Entwicklung salzresistenter Maishybriden
Ein Lösungsansatz zur Überwindung des globalen Problems der Bodenversalzung

Von Sarah Hatzig, Christian Zörb und Sven Schubert


Bodenversalzung stellt für die pflanzenbauliche Nutzung weltweit ein großes Problem dar. Vor allem in ariden Gebieten, in denen die Verdunstung gegenüber dem Niederschlag überwiegt, führt eine mangelnde Auswaschung von Salzen zur Beeinträchtigung der Bodenfruchtbarkeit und -nutzbarkeit. Mit konventionellen Züchtungsmethoden gelang es dem Institut für Pflanzenernährung salzresistente Maishybriden zu entwickeln, die auch auf versalztem Kulturland eine gute Ertragsbildung aufweisen. Grundlage hierfür war ein besseres physiologisches Verständnis der begrenzenden Wachstumsprozesse in den Pflanzen.

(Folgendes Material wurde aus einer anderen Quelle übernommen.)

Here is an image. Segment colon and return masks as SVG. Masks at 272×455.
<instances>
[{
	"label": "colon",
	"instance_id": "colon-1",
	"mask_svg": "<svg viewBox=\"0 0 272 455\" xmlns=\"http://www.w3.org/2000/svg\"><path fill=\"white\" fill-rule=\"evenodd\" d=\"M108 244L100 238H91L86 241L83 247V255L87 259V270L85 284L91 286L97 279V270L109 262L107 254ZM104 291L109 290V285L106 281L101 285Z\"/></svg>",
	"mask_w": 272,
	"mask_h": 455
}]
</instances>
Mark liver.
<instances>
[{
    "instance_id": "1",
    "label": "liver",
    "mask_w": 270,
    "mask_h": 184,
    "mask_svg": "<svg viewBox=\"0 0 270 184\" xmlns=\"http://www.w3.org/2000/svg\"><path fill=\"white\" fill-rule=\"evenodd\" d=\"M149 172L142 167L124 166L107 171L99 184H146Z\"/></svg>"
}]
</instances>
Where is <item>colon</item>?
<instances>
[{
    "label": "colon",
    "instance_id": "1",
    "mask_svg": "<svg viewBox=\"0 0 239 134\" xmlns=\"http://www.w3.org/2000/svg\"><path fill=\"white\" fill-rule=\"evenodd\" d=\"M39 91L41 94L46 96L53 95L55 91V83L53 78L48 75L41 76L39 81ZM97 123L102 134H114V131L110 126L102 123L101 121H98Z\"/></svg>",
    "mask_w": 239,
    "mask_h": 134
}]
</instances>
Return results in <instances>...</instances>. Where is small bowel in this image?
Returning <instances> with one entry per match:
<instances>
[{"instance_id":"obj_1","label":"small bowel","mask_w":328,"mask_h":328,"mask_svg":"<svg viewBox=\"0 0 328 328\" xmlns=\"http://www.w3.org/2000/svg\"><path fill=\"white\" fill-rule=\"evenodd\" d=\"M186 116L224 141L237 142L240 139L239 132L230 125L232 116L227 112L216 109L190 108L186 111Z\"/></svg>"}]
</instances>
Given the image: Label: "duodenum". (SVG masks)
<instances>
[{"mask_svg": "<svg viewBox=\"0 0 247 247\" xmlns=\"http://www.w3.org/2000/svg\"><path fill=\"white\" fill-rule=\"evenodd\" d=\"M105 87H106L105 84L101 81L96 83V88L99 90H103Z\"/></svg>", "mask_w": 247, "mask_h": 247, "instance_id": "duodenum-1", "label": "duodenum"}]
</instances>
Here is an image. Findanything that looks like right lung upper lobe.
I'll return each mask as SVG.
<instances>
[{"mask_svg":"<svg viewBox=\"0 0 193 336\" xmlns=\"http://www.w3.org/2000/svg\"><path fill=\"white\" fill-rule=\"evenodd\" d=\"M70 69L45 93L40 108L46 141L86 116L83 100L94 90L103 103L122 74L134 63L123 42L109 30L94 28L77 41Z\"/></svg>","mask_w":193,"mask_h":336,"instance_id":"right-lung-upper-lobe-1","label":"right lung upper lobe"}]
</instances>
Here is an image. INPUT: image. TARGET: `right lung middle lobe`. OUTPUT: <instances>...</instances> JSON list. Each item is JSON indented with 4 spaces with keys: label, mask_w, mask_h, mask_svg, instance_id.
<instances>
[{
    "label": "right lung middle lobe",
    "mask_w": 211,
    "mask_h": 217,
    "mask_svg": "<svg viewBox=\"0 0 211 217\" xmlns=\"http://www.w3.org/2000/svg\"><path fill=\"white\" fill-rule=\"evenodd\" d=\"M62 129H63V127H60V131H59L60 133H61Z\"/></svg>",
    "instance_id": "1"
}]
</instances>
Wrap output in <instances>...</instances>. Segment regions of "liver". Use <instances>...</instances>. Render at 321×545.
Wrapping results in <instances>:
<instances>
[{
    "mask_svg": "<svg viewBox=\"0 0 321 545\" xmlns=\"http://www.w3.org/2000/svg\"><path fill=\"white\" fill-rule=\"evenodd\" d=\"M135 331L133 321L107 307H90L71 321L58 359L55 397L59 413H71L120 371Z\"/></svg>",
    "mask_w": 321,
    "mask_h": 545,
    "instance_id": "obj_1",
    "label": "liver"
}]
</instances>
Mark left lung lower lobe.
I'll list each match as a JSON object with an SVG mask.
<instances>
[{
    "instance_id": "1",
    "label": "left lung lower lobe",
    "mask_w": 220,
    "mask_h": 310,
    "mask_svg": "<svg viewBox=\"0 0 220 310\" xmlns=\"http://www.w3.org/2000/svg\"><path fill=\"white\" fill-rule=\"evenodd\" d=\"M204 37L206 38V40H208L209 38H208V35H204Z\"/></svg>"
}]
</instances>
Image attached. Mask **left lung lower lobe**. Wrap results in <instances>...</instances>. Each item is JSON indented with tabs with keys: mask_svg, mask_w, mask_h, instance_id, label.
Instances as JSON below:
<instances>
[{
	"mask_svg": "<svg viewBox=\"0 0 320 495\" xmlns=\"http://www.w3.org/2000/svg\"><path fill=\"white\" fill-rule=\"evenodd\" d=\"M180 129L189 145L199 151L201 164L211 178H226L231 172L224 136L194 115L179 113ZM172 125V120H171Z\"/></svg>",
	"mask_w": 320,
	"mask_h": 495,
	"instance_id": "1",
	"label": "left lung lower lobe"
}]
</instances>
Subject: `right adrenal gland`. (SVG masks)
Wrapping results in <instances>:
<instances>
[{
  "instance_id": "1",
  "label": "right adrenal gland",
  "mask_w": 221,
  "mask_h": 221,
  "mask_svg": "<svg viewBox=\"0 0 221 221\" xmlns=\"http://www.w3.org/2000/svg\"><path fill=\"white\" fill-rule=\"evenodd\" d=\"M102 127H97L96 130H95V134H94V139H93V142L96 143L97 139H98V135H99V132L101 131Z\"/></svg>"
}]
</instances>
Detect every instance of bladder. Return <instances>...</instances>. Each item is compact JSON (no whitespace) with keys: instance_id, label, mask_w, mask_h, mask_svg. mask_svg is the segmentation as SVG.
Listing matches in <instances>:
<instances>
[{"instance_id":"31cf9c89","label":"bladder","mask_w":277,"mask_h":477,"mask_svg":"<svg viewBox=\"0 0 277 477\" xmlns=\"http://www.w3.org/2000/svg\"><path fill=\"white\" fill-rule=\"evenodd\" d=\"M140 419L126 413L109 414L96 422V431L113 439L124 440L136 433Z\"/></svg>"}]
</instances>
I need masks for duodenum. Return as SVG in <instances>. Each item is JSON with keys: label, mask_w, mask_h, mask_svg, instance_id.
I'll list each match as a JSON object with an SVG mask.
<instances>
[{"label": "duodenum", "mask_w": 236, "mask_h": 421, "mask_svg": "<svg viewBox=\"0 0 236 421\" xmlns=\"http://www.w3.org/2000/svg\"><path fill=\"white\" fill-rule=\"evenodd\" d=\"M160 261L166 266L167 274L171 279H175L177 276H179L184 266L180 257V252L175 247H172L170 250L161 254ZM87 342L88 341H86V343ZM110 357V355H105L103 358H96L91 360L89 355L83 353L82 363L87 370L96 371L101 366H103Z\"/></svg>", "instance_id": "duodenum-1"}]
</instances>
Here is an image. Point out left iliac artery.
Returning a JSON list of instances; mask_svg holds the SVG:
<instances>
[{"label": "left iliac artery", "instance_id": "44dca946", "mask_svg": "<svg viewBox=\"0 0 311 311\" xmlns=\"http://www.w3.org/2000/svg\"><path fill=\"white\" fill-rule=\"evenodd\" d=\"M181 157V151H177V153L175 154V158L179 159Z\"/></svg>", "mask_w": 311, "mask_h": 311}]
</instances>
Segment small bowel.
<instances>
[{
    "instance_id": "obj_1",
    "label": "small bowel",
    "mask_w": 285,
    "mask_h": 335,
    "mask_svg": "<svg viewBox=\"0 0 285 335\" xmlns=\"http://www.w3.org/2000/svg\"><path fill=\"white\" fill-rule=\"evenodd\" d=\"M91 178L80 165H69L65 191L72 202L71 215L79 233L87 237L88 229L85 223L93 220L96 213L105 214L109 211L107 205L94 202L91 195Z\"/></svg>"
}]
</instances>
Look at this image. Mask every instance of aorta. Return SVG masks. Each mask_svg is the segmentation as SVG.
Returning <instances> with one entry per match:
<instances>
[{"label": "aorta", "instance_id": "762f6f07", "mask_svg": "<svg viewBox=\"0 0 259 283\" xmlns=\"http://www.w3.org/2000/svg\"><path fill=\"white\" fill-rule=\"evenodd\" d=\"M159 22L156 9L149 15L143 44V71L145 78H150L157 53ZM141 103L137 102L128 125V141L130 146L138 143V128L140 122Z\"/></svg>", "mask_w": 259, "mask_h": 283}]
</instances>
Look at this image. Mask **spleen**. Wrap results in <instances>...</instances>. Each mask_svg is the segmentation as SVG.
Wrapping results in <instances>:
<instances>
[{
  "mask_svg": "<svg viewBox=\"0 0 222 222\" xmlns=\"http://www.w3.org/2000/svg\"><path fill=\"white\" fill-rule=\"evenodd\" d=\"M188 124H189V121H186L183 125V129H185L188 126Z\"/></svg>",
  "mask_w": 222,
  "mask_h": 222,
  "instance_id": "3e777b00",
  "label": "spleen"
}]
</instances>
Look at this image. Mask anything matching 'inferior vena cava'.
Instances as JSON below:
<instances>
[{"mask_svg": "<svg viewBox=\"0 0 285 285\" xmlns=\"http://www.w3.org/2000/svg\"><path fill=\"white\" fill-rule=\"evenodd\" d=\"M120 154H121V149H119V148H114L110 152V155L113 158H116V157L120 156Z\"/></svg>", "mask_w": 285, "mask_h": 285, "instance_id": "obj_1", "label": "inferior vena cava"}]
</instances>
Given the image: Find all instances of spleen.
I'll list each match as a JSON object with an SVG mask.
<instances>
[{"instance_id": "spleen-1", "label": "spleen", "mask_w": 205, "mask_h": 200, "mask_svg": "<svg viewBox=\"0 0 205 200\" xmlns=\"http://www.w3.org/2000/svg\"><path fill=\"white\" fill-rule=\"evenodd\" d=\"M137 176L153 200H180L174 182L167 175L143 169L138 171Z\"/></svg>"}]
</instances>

Geschichtliche Verläufe lassen vermuten, dass Bodenversalzung nicht nur eine durch jüngere Prozesse geprägte Erscheinung ist. Historische Aufzeichnungen weisen darauf hin, dass Bodenversalzung und der damit verbundene wirtschaftliche Niedergang zum Verfall einer ganzen Kultur geführt haben: Mesopotamien, einst geprägt von fruchtbaren Schwemmböden, erfuhr bereits 2400 v. Chr. schwere landwirtschaftliche Ertragseinbußen infolge einer durch den Anstieg des Grund- und Meerwasserspiegels verursachten Bodenversalzung. Die unzureichende Nahrungsproduktion führte zu sozialen Unruhen und damit zur Destabilisierung des politischen Systems.


Bodenversalzung - ein Problem arider Klimate

Beim Prozess der natürlichen Versalzung gelangen gelöste Salze mit dem Verdunstungssog an die Bodenoberfläche und reichern sich im fruchtbaren Oberboden an. Dadurch ist der Anbau vieler salzempfindlicher Kulturpflanzen beträchtlich erschwert. Neben den natürlichen Versalzungsprozessen können unzureichende Bewirtschaftungsmaßnahmen, insbesondere falsche Bewässerungsmethoden, zu einer so genannten sekundären Versalzung des Bodens führen.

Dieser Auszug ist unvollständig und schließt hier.